8. Leaving gender at the door

The days of drinks being considered 'manly' or 'girly' are over.

Boundaries are blurring and as society evolves beyond traditional gender norms, people are feeling liberated with their choice drinks.

Bartenders are now using 'gender neutral' language to describe, name and serve cocktails.

The 'Brosé' - men unapologetically enjoying Rosé wine - is just one example.

9. It's a career, not a job

As consumers become more clued up and demand more at the bar, the role of the bartender is evolving too.

Global competitions are demonstrating how professional bartending relies on sharp skills, creative vision and an ability to impress the customer.

Alex Kratena, founder of global drinks collective P(OUR), explained: "The best bartenders now have to keep up with the assertive, knowledgeable and worldly cocktail drinker - so they have to be at the top of their game and offer that extra something."
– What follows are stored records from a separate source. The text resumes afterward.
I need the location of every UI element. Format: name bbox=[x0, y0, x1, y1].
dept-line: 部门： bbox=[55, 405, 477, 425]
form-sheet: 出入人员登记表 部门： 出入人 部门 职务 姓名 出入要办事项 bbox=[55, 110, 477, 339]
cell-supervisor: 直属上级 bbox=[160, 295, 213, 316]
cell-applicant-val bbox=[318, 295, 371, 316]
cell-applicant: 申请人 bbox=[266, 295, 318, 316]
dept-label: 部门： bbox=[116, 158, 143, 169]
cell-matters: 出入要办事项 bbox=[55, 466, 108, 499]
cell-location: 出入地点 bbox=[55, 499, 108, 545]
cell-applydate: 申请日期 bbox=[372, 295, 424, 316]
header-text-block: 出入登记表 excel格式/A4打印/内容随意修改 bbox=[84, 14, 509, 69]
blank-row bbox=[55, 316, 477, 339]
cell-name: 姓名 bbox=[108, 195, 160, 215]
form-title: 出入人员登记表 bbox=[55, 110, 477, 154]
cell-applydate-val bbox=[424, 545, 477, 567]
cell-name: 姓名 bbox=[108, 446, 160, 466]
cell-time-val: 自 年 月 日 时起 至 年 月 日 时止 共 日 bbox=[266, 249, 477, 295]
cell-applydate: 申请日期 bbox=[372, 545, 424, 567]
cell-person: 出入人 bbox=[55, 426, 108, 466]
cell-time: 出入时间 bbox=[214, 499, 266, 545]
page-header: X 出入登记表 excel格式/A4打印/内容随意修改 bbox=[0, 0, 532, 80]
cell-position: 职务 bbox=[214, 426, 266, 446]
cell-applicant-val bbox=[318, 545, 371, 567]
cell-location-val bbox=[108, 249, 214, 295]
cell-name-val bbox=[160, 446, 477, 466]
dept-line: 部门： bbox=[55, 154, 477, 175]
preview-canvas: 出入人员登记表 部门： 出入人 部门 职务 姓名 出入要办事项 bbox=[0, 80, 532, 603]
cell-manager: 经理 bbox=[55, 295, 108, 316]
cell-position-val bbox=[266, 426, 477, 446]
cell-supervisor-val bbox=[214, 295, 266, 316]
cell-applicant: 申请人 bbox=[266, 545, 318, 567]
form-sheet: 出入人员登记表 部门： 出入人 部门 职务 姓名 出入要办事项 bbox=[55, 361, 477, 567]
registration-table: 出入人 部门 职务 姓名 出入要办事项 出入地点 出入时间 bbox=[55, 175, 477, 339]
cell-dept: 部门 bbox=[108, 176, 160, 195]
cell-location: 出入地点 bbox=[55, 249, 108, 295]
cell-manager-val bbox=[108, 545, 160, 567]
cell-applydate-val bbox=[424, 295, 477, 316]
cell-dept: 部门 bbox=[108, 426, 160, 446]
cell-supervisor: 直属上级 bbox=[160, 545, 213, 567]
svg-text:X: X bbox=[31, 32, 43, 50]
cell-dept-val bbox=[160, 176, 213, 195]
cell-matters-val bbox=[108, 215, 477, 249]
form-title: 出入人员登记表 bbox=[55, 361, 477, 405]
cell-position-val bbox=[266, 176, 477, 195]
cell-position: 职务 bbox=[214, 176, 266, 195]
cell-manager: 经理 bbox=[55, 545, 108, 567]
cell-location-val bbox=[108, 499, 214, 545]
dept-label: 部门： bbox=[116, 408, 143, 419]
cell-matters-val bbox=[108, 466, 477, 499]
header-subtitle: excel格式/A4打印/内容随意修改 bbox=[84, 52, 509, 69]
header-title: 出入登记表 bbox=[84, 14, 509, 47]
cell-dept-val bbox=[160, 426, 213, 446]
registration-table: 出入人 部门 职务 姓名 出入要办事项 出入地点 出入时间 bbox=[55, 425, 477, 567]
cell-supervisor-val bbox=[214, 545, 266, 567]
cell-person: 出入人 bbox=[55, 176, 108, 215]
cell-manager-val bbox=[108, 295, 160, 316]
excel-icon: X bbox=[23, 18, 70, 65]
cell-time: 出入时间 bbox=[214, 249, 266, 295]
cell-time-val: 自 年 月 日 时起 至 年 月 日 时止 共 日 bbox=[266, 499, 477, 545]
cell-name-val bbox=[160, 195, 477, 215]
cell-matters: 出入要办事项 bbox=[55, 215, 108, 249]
Bars are now investing in their staff more than ever, sending them around the world to develop local heroes that will further grow the cocktail scene.

Licoreria Limantour supports its bartenders who save up to train abroad in order to hone their skills, while Outrage in South Africa equips staff with the skills they need - from sourcing key ingredients and tools to running a full service bar.

10. Multi-skilled bartenders

Perhaps as a result of becoming more skilled and creative, bartenders' skills are also becoming more diverse.

Part chef, part barista, part patissier, bartenders' remits now often extends beyond the bar.

Former World Class Bartender of the Year Charles Joly is known for sourcing ingredients and spirits in the mould of a chef, and presenting drinks just like a cleverly crafted dish at his Crafthouse bar.

"The most memorable course I had at The Clove Club, was this hundred-year-old Madeira," Mike Knowlden, co-director of Blanch & Shock, said.

"They pour you a tiny bit, which you get to taste, and then they pour a duck consommé over the top, and it becomes a duck soup effectively. It left me with a fascinating thought: why can't a consommé be a cocktail?"